When she came to—it could only have been a few seconds—the quills of the feathers were sinking into the hide. The horse shrugged, raised its head, and gave a long sigh as if of sudden, huge contentment.

The woman stood back beside Ribek, watching the feathers twitch as they embedded themselves into the muscles that had grown to receive them. At once they started to thicken and extend themselves. The quills became bone. The individual barbs lengthened into vanes. A joint appeared below them, dragging with it a fold of hide along the undersides of the quill. All along this fresh plumes erupted, as golden as the original pair. The horse itself started to grow to accommodate the major muscles that its wings were going to need, and still to remain in the true proportions of a horse. At the same time its original indeterminate dunnish hue lightened and brightened to a glowing chestnut. It raised its head, stamped a hoof and snorted like a charger.
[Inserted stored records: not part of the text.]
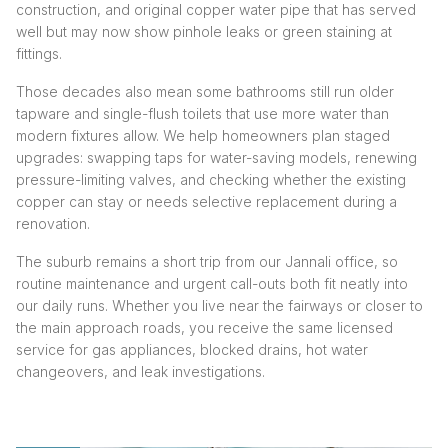
construction, and original copper water pipe that has served
well but may now show pinhole leaks or green staining at
fittings.
Those decades also mean some bathrooms still run older
tapware and single-flush toilets that use more water than
modern fixtures allow. We help homeowners plan staged
upgrades: swapping taps for water-saving models, renewing
pressure-limiting valves, and checking whether the existing
copper can stay or needs selective replacement during a
renovation.
The suburb remains a short trip from our Jannali office, so
routine maintenance and urgent call-outs both fit neatly into
our daily runs. Whether you live near the fairways or closer to
the main approach roads, you receive the same licensed
service for gas appliances, blocked drains, hot water
changeovers, and leak investigations.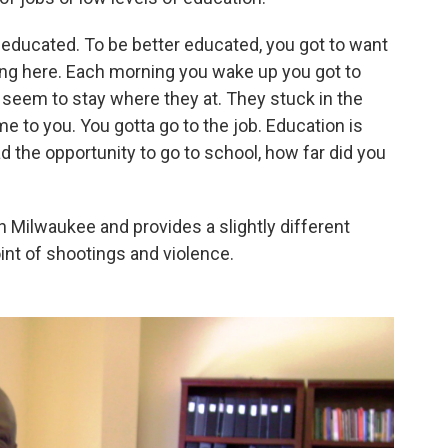
r educated. To be better educated, you got to want
ing here. Each morning you wake up you got to
y seem to stay where they at. They stuck in the
e to you. You gotta go to the job. Education is
d the opportunity to go to school, how far did you
 in Milwaukee and provides a slightly different
int of shootings and violence.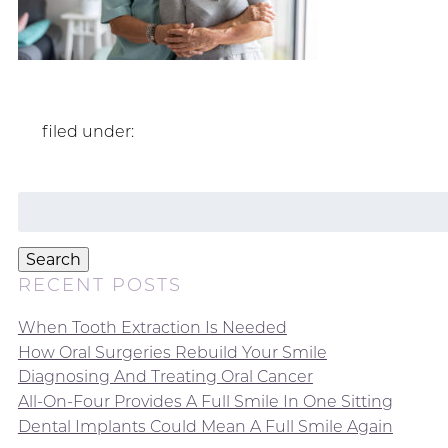
filed under:
Search
for:
Search
RECENT POSTS
When Tooth Extraction Is Needed
How Oral Surgeries Rebuild Your Smile
Diagnosing And Treating Oral Cancer
All-On-Four Provides A Full Smile In One Sitting
Dental Implants Could Mean A Full Smile Again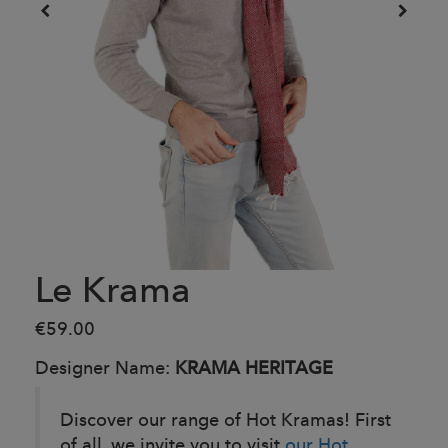
Le Krama
€59.00
Designer Name:
KRAMA HERITAGE
Discover our range of Hot Kramas! First
of all, we invite you to visit
our Hot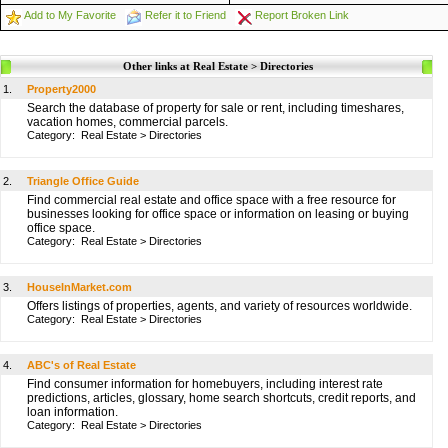
Add to My Favorite
Refer it to Friend
Report Broken Link
Other links at Real Estate > Directories
1.
Property2000
Search the database of property for sale or rent, including timeshares,
vacation homes, commercial parcels.
Category:
Real Estate
>
Directories
2.
Triangle Office Guide
Find commercial real estate and office space with a free resource for
businesses looking for office space or information on leasing or buying
office space.
Category:
Real Estate
>
Directories
3.
HouseInMarket.com
Offers listings of properties, agents, and variety of resources worldwide.
Category:
Real Estate
>
Directories
4.
ABC's of Real Estate
Find consumer information for homebuyers, including interest rate
predictions, articles, glossary, home search shortcuts, credit reports, and
loan information.
Category:
Real Estate
>
Directories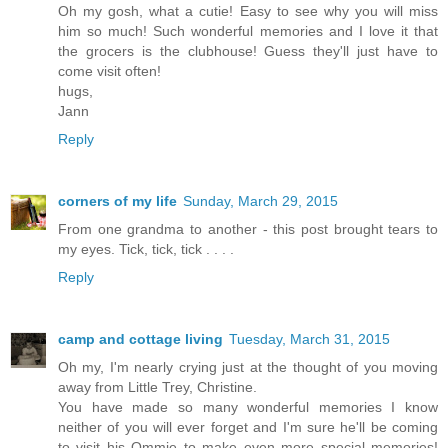
Oh my gosh, what a cutie! Easy to see why you will miss
him so much! Such wonderful memories and I love it that
the grocers is the clubhouse! Guess they'll just have to
come visit often!
hugs,
Jann
Reply
corners of my life
Sunday, March 29, 2015
From one grandma to another - this post brought tears to
my eyes. Tick, tick, tick . . . .
Reply
camp and cottage living
Tuesday, March 31, 2015
Oh my, I'm nearly crying just at the thought of you moving
away from Little Trey, Christine.
You have made so many wonderful memories I know
neither of you will ever forget and I'm sure he'll be coming
to visit his Ommie to make even more special memories!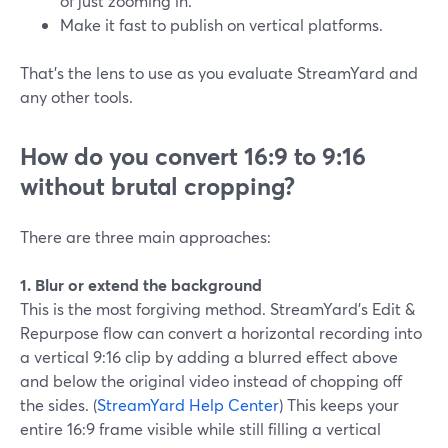
of just zooming in.
Make it fast to publish on vertical platforms.
That’s the lens to use as you evaluate StreamYard and
any other tools.
How do you convert 16:9 to 9:16
without brutal cropping?
There are three main approaches:
1. Blur or extend the background
This is the most forgiving method. StreamYard’s Edit &
Repurpose flow can convert a horizontal recording into
a vertical 9:16 clip by adding a blurred effect above
and below the original video instead of chopping off
the sides. (
StreamYard Help Center
) This keeps your
entire 16:9 frame visible while still filling a vertical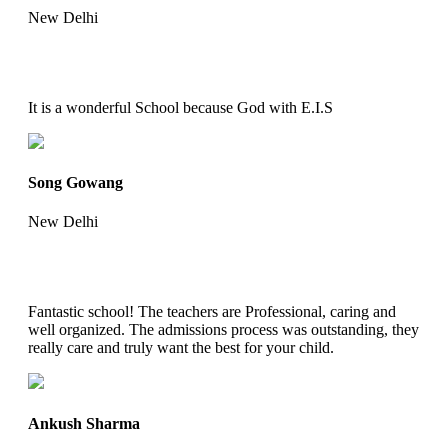
New Delhi
It is a wonderful School because God with E.I.S
Song Gowang
New Delhi
Fantastic school! The teachers are Professional, caring and
well organized. The admissions process was outstanding, they
really care and truly want the best for your child.
Ankush Sharma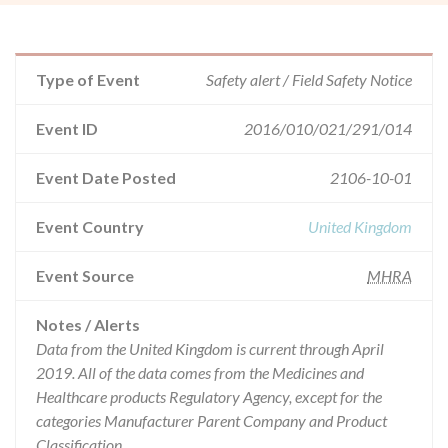
Type of Event
Safety alert / Field Safety Notice
Event ID
2016/010/021/291/014
Event Date Posted
2106-10-01
Event Country
United Kingdom
Event Source
MHRA
Notes / Alerts
Data from the United Kingdom is current through April
2019. All of the data comes from the Medicines and
Healthcare products Regulatory Agency, except for the
categories Manufacturer Parent Company and Product
Classification.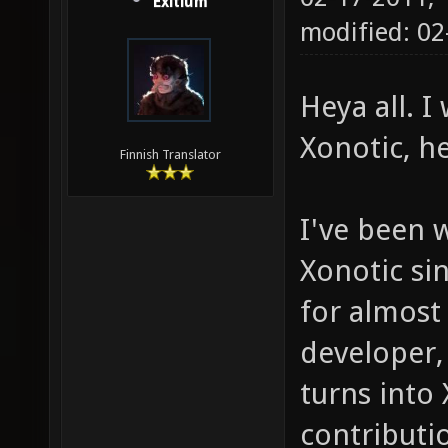
Exitium
modified: 0
Heya all. 
Xonotic, h
Finnish Translator
I've been 
Xonotic sin
for almost
developer,
turns into
contributio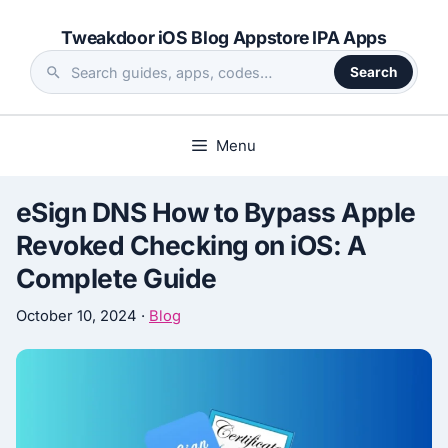
Skip
Tweakdoor iOS Blog Appstore IPA Apps
to
content
Search
Search
the
site
Menu
eSign DNS How to Bypass Apple
Revoked Checking on iOS: A
Complete Guide
October 10, 2024
·
Blog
The movement allowed Maja to see that it was no longer a gelding, but a stallion, entire. The whole landscape seemed to pulse and quiver as the woman continued to stroke the now enormous wings.

Vaguely for some time Maja had been noticing a dull drumming that had been coming from the southwest. Abruptly it changed its note. Absorbed in the wonder of the event, neither of the other two seemed to have noticed it.

The woman sighed.

“I never believed it,” she said. “I was still hoping it wouldn’t happen.”

“I’ve always believed,” said Ribek. “To see it is something different. What now? To judge by the story we’re expected to ride it. I’ve never ridden a horse—we’re boat people and millers.”

“We can’t go on calling it ‘it.’ What do you call a horse that’s partly a roc?”

“A rocking horse? I’ve ridden a rocking horse at the Gathering when I was a kid.”

“A name,” said the woman. The tone of her voice, Maja thought, meant she didn’t really get it that anyone could be lighthearted at a moment like this. She seemed to change her mind.

“Well, I suppose Rocky’s not a bad name for a horse,” she said, and repeated it, trying it out on her tongue.